Sure, let's analyze and simplify the given algebraic expression step-by-step.
Given expression:
[tex]\[ v^2 + 2v + 15 \][/tex]
### Step 1: Identify the structure of the expression
The given expression is a quadratic expression in the variable [tex]\( v \)[/tex]. A general quadratic expression is of the form:
[tex]\[ ax^2 + bx + c \][/tex]
In this case:
- [tex]\( a = 1 \)[/tex]
- [tex]\( b = 2 \)[/tex]
- [tex]\( c = 15 \)[/tex]
### Step 2: Expand (if needed) and combine like terms
In our expression [tex]\( v^2 + 2v + 15 \)[/tex], all the terms are already combined as much as they can be. So, we really just have to recognize and interpret it as is.

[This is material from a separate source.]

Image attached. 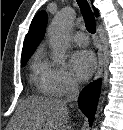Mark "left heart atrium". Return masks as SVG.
<instances>
[{"instance_id":"left-heart-atrium-1","label":"left heart atrium","mask_w":123,"mask_h":130,"mask_svg":"<svg viewBox=\"0 0 123 130\" xmlns=\"http://www.w3.org/2000/svg\"><path fill=\"white\" fill-rule=\"evenodd\" d=\"M71 70L79 81L87 80L96 68V58L89 50H78L70 59Z\"/></svg>"}]
</instances>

### Step 3: Solutions or further simplifications
If we were asked to factor the given expression, we would look for factors of [tex]\( v^2 + 2v + 15 \)[/tex]. Since [tex]\( v^2+2v+15 \)[/tex] does not factor nicely into real numbers due to the constant 15 not having pairs of factorable terms that sum up to 2 in the linear term, we might stop there or use the quadratic formula to find any roots, but:
Given the original problem didn't ask specifically for factoring or solving for [tex]\( v \)[/tex], we consider the expression given [tex]\( v^2 + 2v + 15 \)[/tex] as our simplified form.
Thus, the analyzed and confirmed expression is:
[tex]\[ v^2 + 2v + 15 \][/tex]
This is a quadratic polynomial with no further simple factorization available using real numbers. The expression represents a parabola that opens upwards due to the positive coefficient of [tex]\( v^2 \)[/tex].